Probability Theory

PAC Learning

A neural network with a billion parameters trained on a million examples generalizes. Classical PAC learning theory predicts catastrophe: you need exponentially many data points. VC theory and modern norm-based bounds explain what actually works and why deep learning avoids overfitting.

SVMs: generalization is guaranteed through the margin - the algorithm implicitly minimizes VC dimension by maximizing the margin. Margin-based bounds are independent of the feature dimension $d$.
L2 regularization (weight decay): adding $\lambda\|w\|^2$ restricts weight norms, and through PAC-Bayes bounds guarantees generalization proportional to $\|w\|^2/n$.
Double descent: classical theory predicts increasing error when parameters exceed $n$, but interpolating neural networks generalize. New theories (implicit regularization, neural tangent kernel) explain this through alternative bounds.

Цели урока

Formulate the PAC learning model and prove bounds for finite hypothesis classes
Define VC dimension and apply the Vapnik-Chervonenkis theorem
Compute the VC dimension for hyperplanes, decision trees, and neural networks

Предварительные знания

Concentration of measure: Hoeffding's inequality
Fundamentals of statistical learning: empirical risk
Combinatorics: Sauer's lemma

PAC model and bounds for finite classes

PAC (Probably Approximately Correct): algorithm $A$ PAC-learns class $\mathcal{H}$ if for any $\varepsilon, \delta > 0$ there exists $m_0(\varepsilon, \delta)$ such that for $m \geq m_0$ and $S \sim D^m$: with probability $\geq 1-\delta$ over $S$, $R(h_S) - \min_h R(h) \leq \varepsilon$. For finite $|\mathcal{H}| < \infty$: it suffices to have $m \geq \frac{\log(|\mathcal{H}|/\delta)}{2\varepsilon^2}$ (from Hoeffding + union bound). The logarithmic dependence on $|\mathcal{H}|$ is the key result.

VC theorem (Vapnik-Chervonenkis, 1971): for a class $\mathcal{H}$ with VC dimension $d$, with probability $1-\delta$: $\sup_h |\hat R(h) - R(h)| \leq \sqrt{\frac{8d \ln(em/d) + 8\ln(4/\delta)}{m}}$. This is a uniform bound over the entire class - the key difference from simply applying Hoeffding. Sauer's lemma: $|\mathcal{H}|$ restricted to $m$ points $\leq \sum_{k=0}^d \binom{m}{k} \leq (em/d)^d$.
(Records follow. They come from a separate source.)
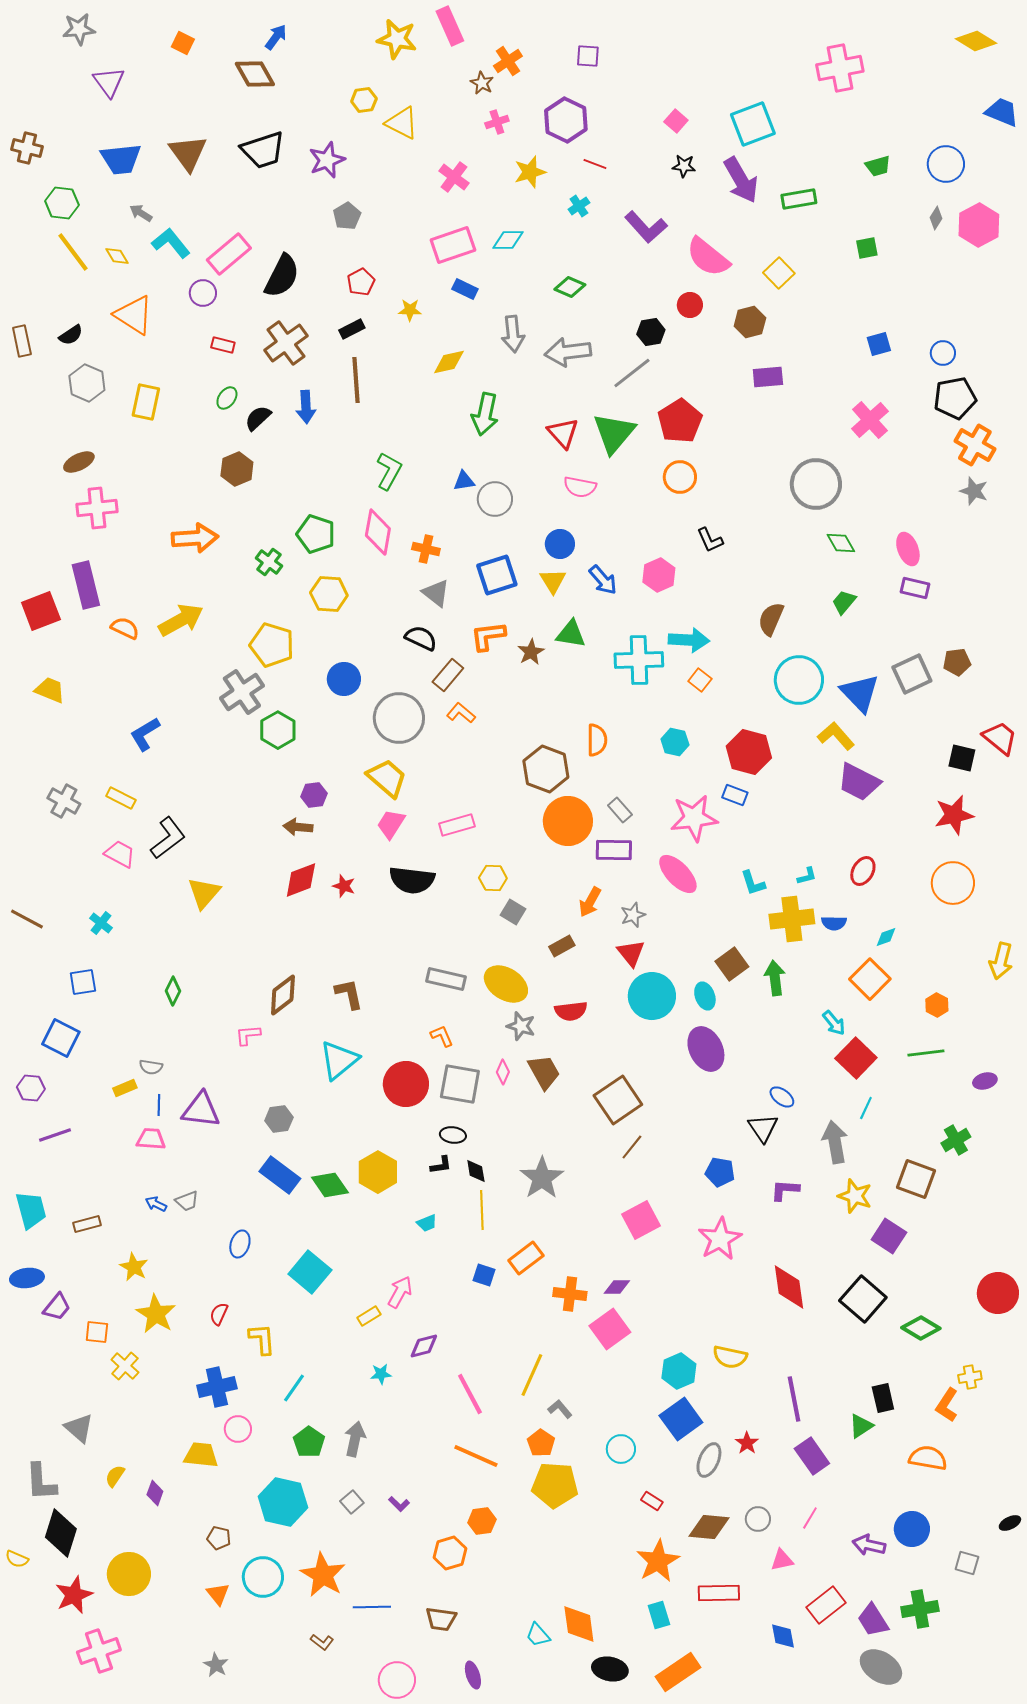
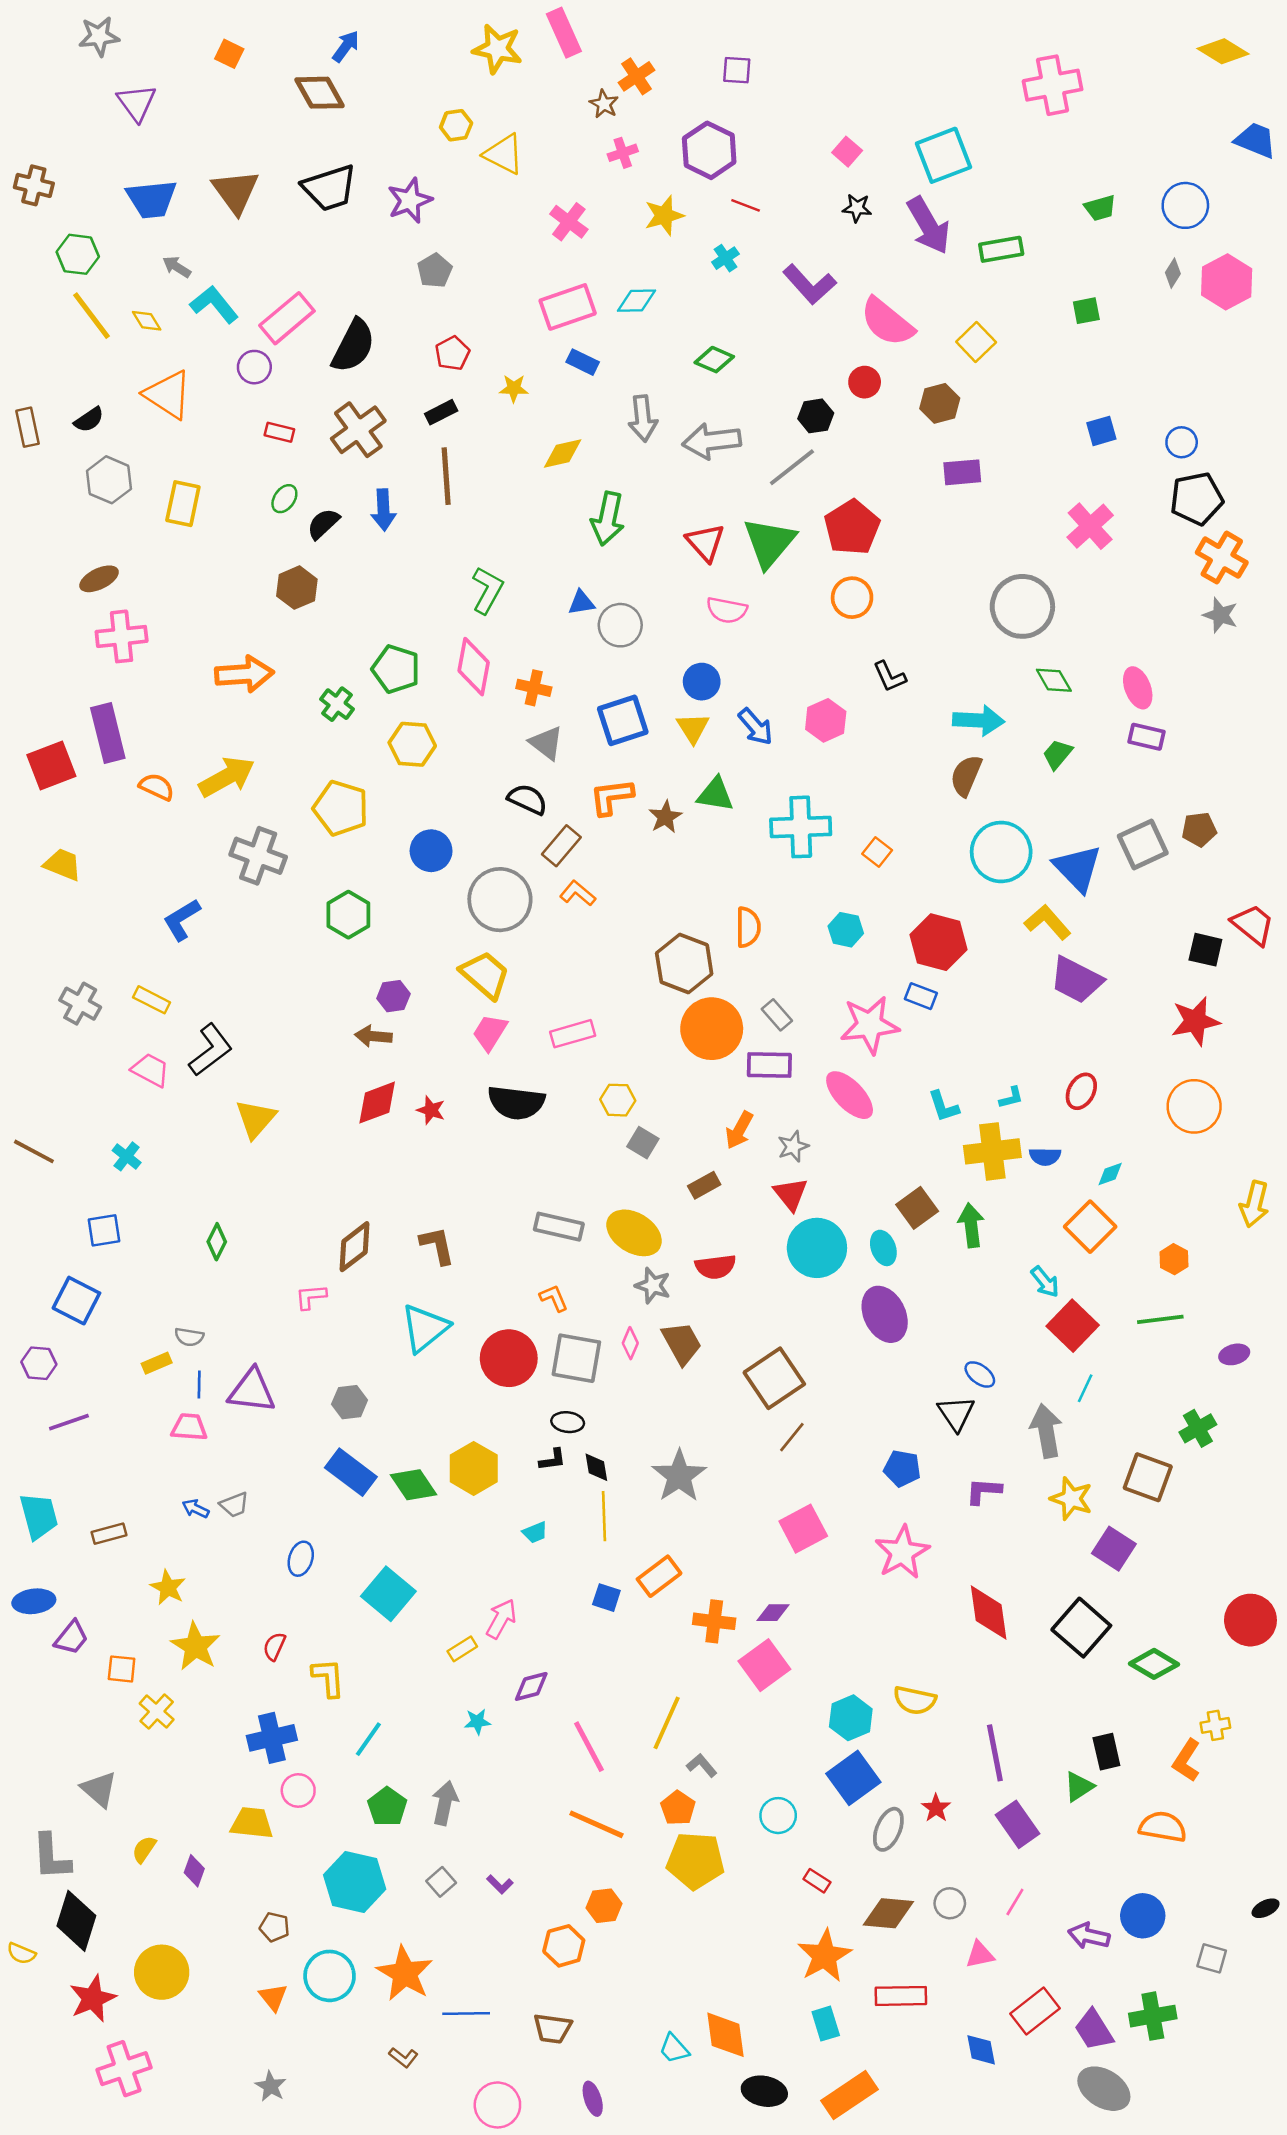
cyan arrow: (689, 640) -> (979, 720), moved
gray cross: (242, 692) -> (258, 856), moved, turned -36

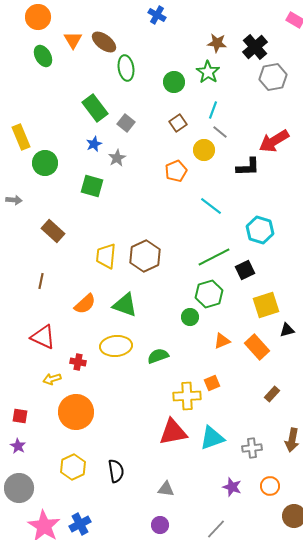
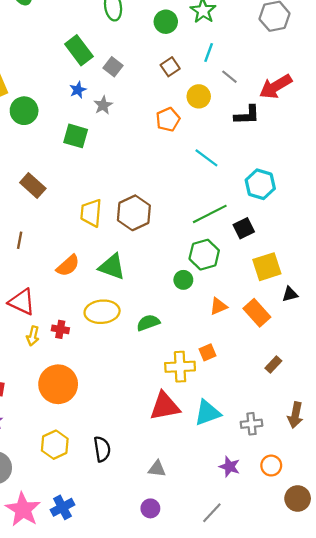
gray line: (220, 132) -> (229, 77), moved
yellow arrow: (52, 379) -> (33, 336), moved, turned -60

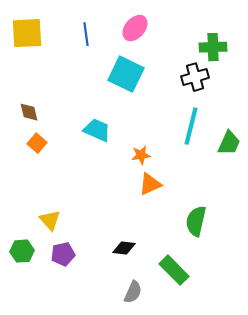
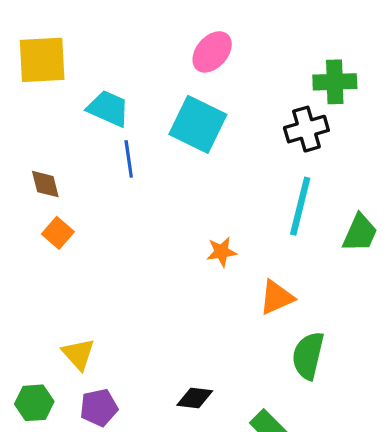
blue line: (86, 34) -> (129, 159), moved
cyan trapezoid: (97, 130) -> (108, 109), moved
orange triangle: (150, 184) -> (277, 297), moved

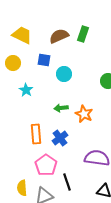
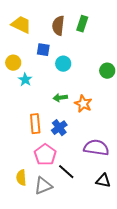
brown semicircle: (59, 36) -> (58, 26), turned -60
yellow circle: (13, 63) -> (13, 63), moved
black line: (67, 182) -> (66, 172), turned -30

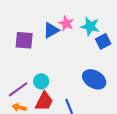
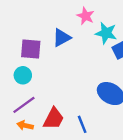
pink star: (66, 23) -> (86, 16), moved
cyan circle: (41, 81) -> (23, 75), moved

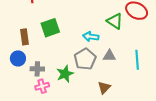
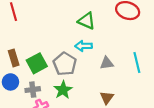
green triangle: (115, 21) -> (87, 21), moved
green square: (50, 28) -> (37, 63), moved
gray pentagon: (85, 59) -> (65, 64), moved

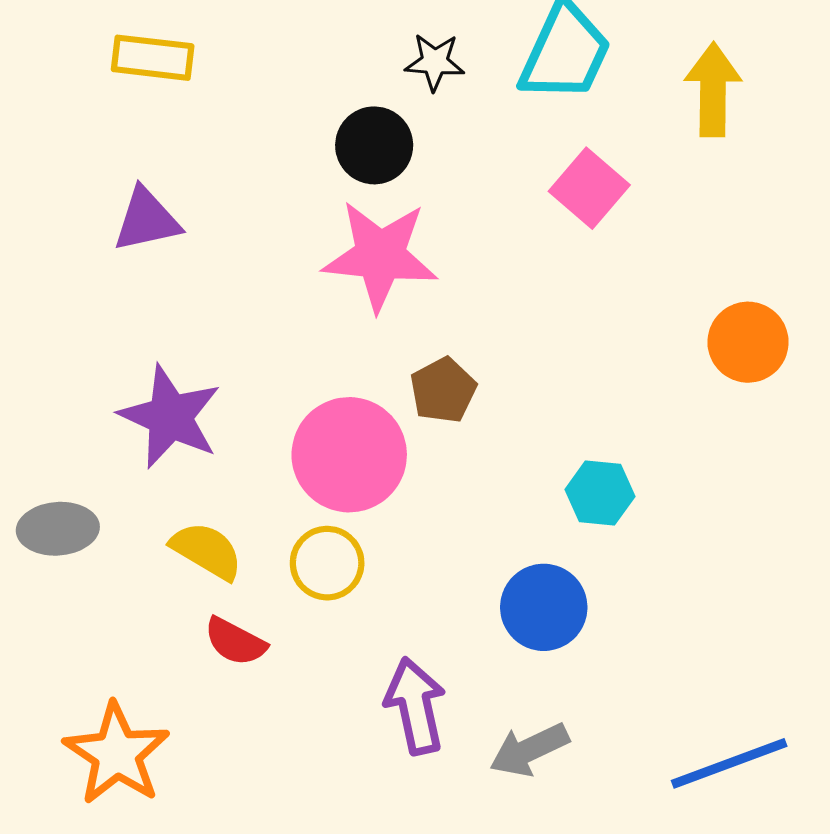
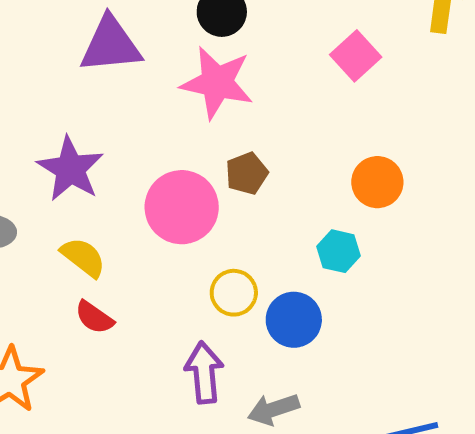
purple triangle: (147, 220) -> (111, 45), moved, size x1.4
orange circle: (748, 342) -> (377, 182), moved
yellow circle: (327, 563) -> (234, 293), moved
VC theory gives vacuous bounds for neural networks: the VC dimension of a network with $W$ weights is $\Omega(W \log W)$ - at $W = 10^{10}$ and $n = 10^6$ the bound exceeds 1. Modern theories (PAC-Bayes, margin bounds, compression bounds) give meaningful guarantees through other complexity measures.

Vladimir Vapnik and Alexei Chervonenkis developed their theory in Moscow in 1968

Vladimir Vapnik and Alexei Chervonenkis developed their theory in Moscow in 1968-1971, publishing in Soviet journals. It became known in the West only in the 1990s through Vapnik's monograph 'The Nature of Statistical Learning Theory'. Leslie Valiant independently proposed the PAC model in 1984, earning the Turing Award in 2010 for it.

PAC model and finite hypothesis classes

Leslie Valiant published 'A Theory of the Learnable' in Communications of the ACM in 1984 (ACM Turing Award 2010). The PAC model linked learnability to the number of training samples: for a class of $|\mathcal{H}| = 10^6$ hypotheses, $m \approx 1680$ examples suffice to find a hypothesis with error $\le 0.01$ at confidence $0.95$.

A class with $|\mathcal{H}| = 10^6$ hypotheses. For $\varepsilon = 0.01$ and $\delta = 0.05$, the minimum PAC sample size is?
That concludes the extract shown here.